Quando eu saí do meu emprego de bancária, já morando em Porto Alegre, casada e com filho, decidi ser professora, como minha mãe, e fui estudar artes plásticas na Universidade Federal do Rio Grande do Sul.

Fiz muitos outros cursos importantes para definir o que sou hoje. Uma pós em design de superfície na Uniritter, o curso de design gráfico no Senac e o curso de escrita criativa na Metamorfose. Fui professora e lecionei para os pequenos da educação infantil e ensino fundamental, durante quatro anos, até que decidi trabalhar como ilustradora e escritora.

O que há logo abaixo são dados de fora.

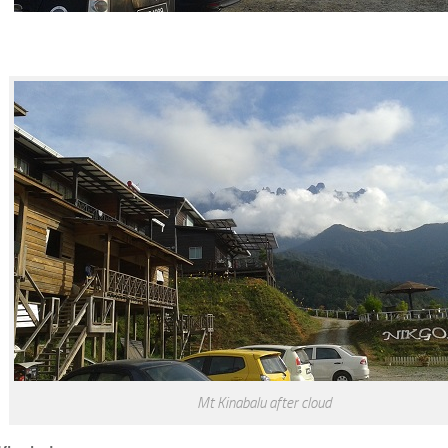
Mt Kinabalu after cloud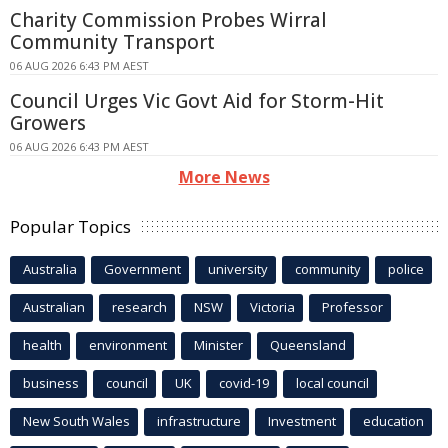
Charity Commission Probes Wirral
Community Transport
06 AUG 2026 6:43 PM AEST
Council Urges Vic Govt Aid for Storm-Hit
Growers
06 AUG 2026 6:43 PM AEST
More News
Popular Topics
Australia
Government
university
community
police
Australian
research
NSW
Victoria
Professor
health
environment
Minister
Queensland
business
council
UK
covid-19
local council
New South Wales
infrastructure
Investment
education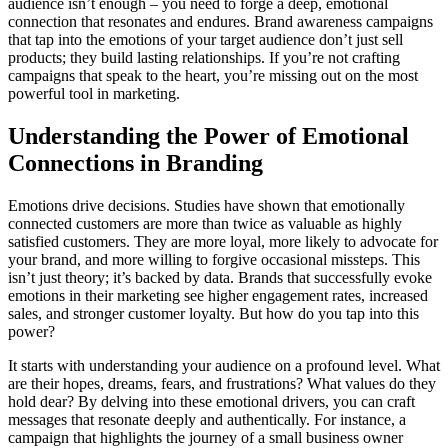
audience isn’t enough – you need to forge a deep, emotional
connection that resonates and endures. Brand awareness campaigns
that tap into the emotions of your target audience don’t just sell
products; they build lasting relationships. If you’re not crafting
campaigns that speak to the heart, you’re missing out on the most
powerful tool in marketing.
Understanding the Power of Emotional
Connections in Branding
Emotions drive decisions. Studies have shown that emotionally
connected customers are more than twice as valuable as highly
satisfied customers. They are more loyal, more likely to advocate for
your brand, and more willing to forgive occasional missteps. This
isn’t just theory; it’s backed by data. Brands that successfully evoke
emotions in their marketing see higher engagement rates, increased
sales, and stronger customer loyalty. But how do you tap into this
power?
It starts with understanding your audience on a profound level. What
are their hopes, dreams, fears, and frustrations? What values do they
hold dear? By delving into these emotional drivers, you can craft
messages that resonate deeply and authentically. For instance, a
campaign that highlights the journey of a small business owner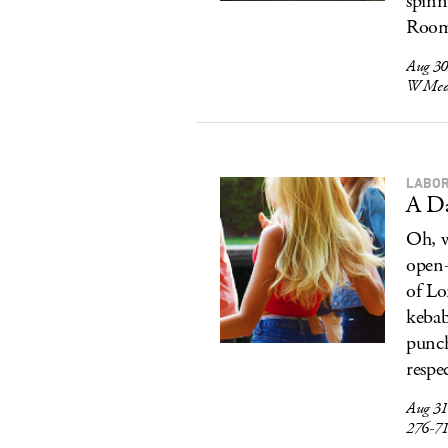
spinn
Room 
Aug 30
W Medi
LABOR
A Da
Oh, w
open-
of Lo
kebab
punch
respec
Aug 31
276-7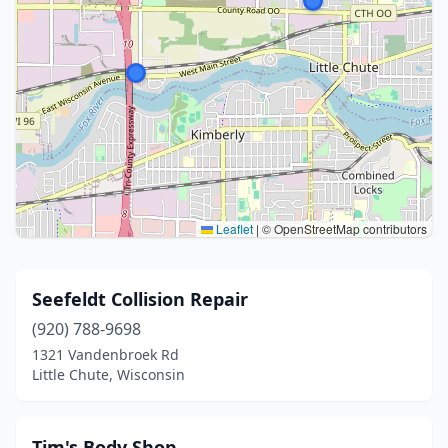
Leaflet
|
© OpenStreetMap contributors
Seefeldt Collision Repair
(920) 788-9698
1321 Vandenbroek Rd
Little Chute, Wisconsin
Tim's Body Shop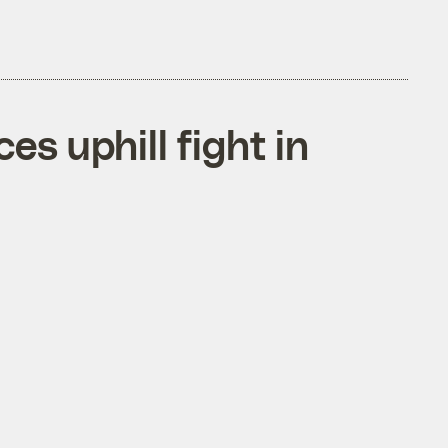
s uphill fight in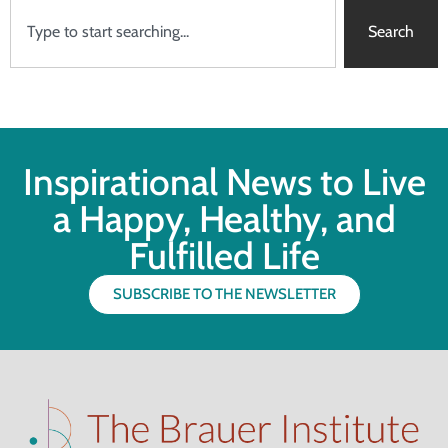
Search
Inspirational News to Live
a Happy, Healthy, and
Fulfilled Life
SUBSCRIBE TO THE NEWSLETTER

Escrevi e ilustrei dois livros: O Gatinho Preto, pela Editora Metamorfose (2017) e O Sabiá e a Primavera, pela Editora Vivilendo (2019). Participei da coletânea de contos Quando o Verbo Vira Trama, pela Editora Metamorfose (2020). Quem apreciar o meu trabalho, seja através da escrita ou ilustrações, talvez possa perceber que tenho uma ansiedade enorme por explorar tudo, ainda tenho no meu cerne a criança curiosa, e amo as artes visuais e a literária. Nas minhas explorações visuais uso aquarela, pintura em acrílica, colagem, fotografia e o computador. Faço meus livros pensando na criança que fui, mas também procuro colocar algo que me agrade nesta vida adulta, algo que me deixe feliz, um gatinho que encontrou um lar, o retorno da primavera, a moça que deixou de se importar com o julgamento alheio.

Para finalizar, espero que a fruição do meu trabalho seja uma forma de estímulo para a busca do que há de mais humano em nós. Que a Arte sempre aguce as nossas mentes, aqueça nossos corações e traga mais questionamentos para nos fazer crescer. Como pessoas que estão em constante busca pela felicidade de todos, prósperas, mas sem perder a docilidade, a razão e a ética, a empatia.